Fitting tribute to a Georgia scribe

“When he wrote a column, you went to the paper and you read Bill Shipp first. If you were going to be the victim of the day, you might as well go out and find out what he was going to say about you. But if you were not the victim of the day, you could relish in seeing some other politician being skewered by that pen.”

U.S. Sen. Johnny Isakson, R-Ga. (2009)

Monday night, on the eve of an election that would almost surely send Sen. Isakson back to Washington for another term, the focus of one event in Athens was not on politics or politicians, but on a veteran Georgia journalist who chronicled both for more than half a century.

Bill Shipp, 83, the longtime Atlanta Constitution reporter, editor, columnist and political gadfly whose columns graced these pages for years before his 2009 retirement (the occasion for Isakson’s wry tribute), was inducted Monday into the Georgia Writers Hall of Fame.

Shipp’s career of locking horns with the high and mighty was launched before he was even out of school.

He began college at Emory University, but transferred to the University of Georgia when Emory dropped its journalism major in 1952, according to his Hall of Fame biography.

The very next year, as Red and Black co-editor with Walter Lundy, Shipp editorially challenged the segregationist policies and politics of the university, the Board of Regents and Gov. Herman Talmadge. The backlash included threats of official censorship, funding cuts and staff firings. Shipp, Lundy and two other editors resigned, and — again, according to the HofF bio — Shipp was “told by faculty and administrators that everybody would be more comfortable if he left the university,” at which point he quit UGA and joined the Army.

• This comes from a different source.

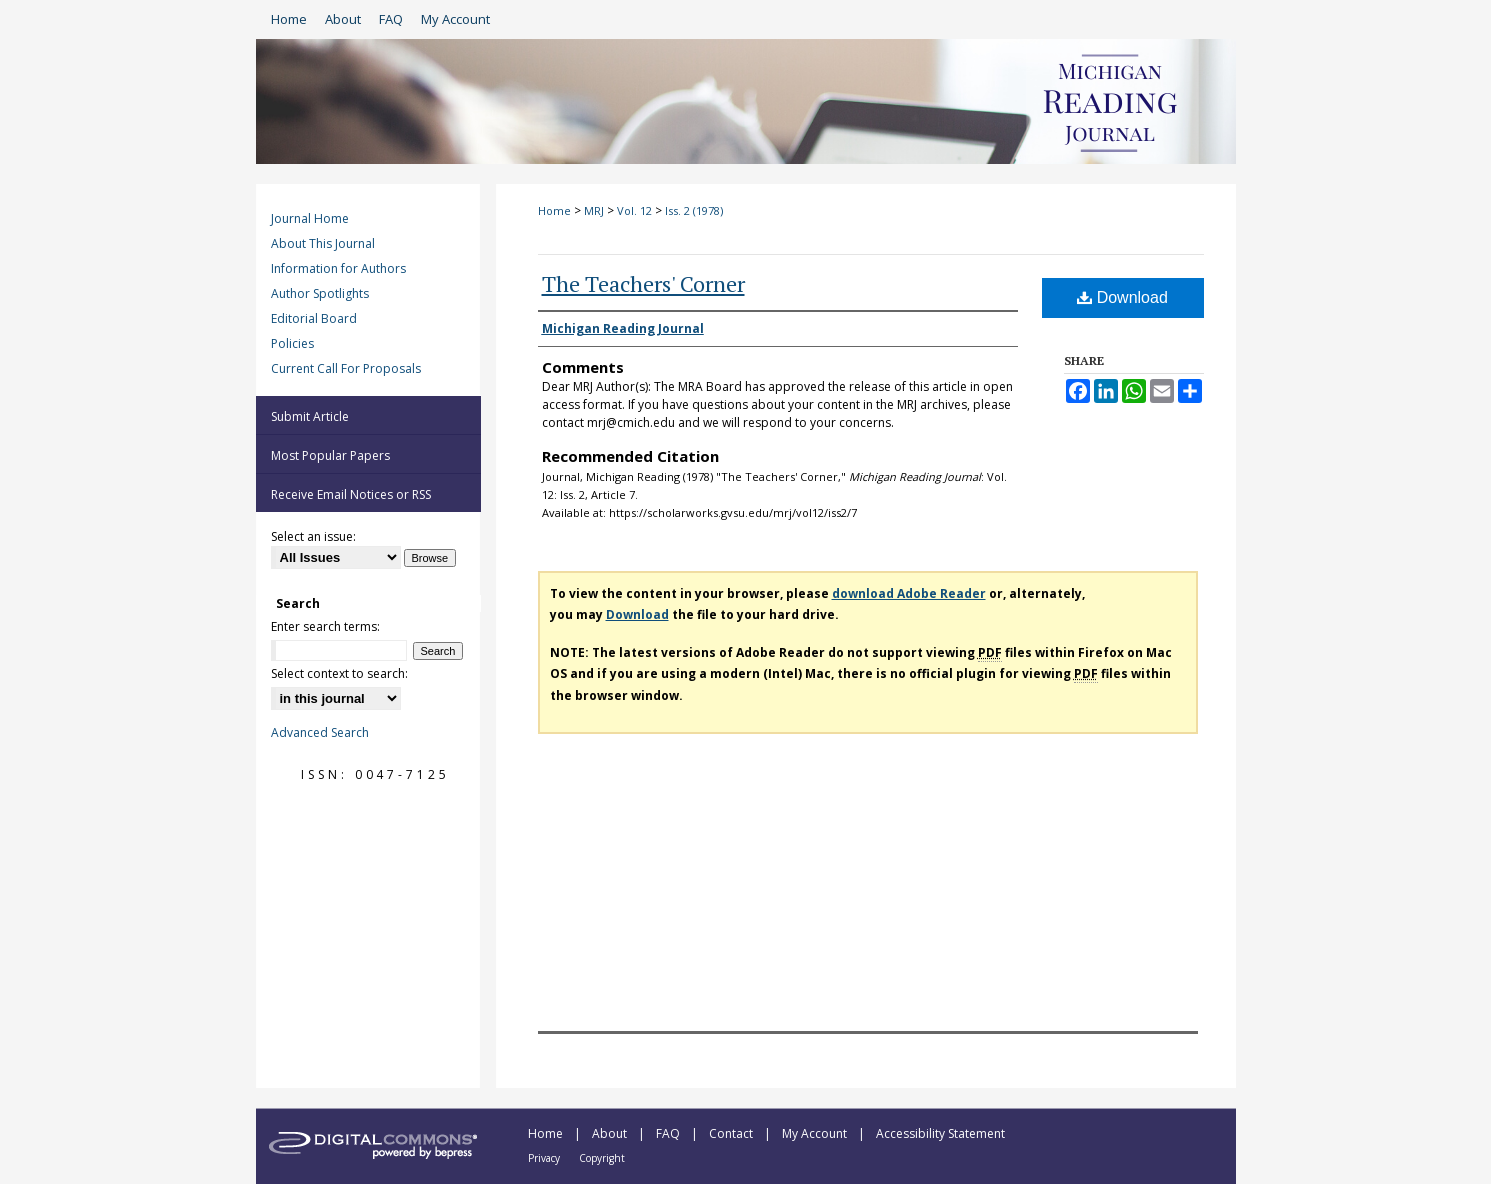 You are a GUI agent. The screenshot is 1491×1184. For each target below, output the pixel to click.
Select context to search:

But his courage in Athens had caught the attention, and public support, of legendary Atlanta editor Ralph McGill. Shipp was hired at the Constitution after his military service, and was state news editor by 1959.

Among the historic news Shipp would cover in the coming decades as investigative reporter, editor, editorial writer and/or columnist were some of the most important stories of the 20th century — the Birmingham church bombings, desegregation of Southern universities, and the 1964 Klan murder of Lemuel Penn, a black World War II veteran on his way from Fort Benning to Washington. He exposed crime and corruption in the Atlanta Police Department. And it was Bill Shipp who first reported that a Georgia peanut farmer from Plains had decided to run for president.

He worked independently after 1987 producing Bill Shipp’s Georgia, published by papers, including this one, across the state

Shipp’s Hall of Fame bio quotes this tribute from former Constitution colleague Jim Minter:

“The adversary relationship between newspapers and government is one of the cornerstones of democracy, although often an irritant to subjects of news coverage. Shipp has been a textbook example of how the relationship results in both better government and better newspapers.”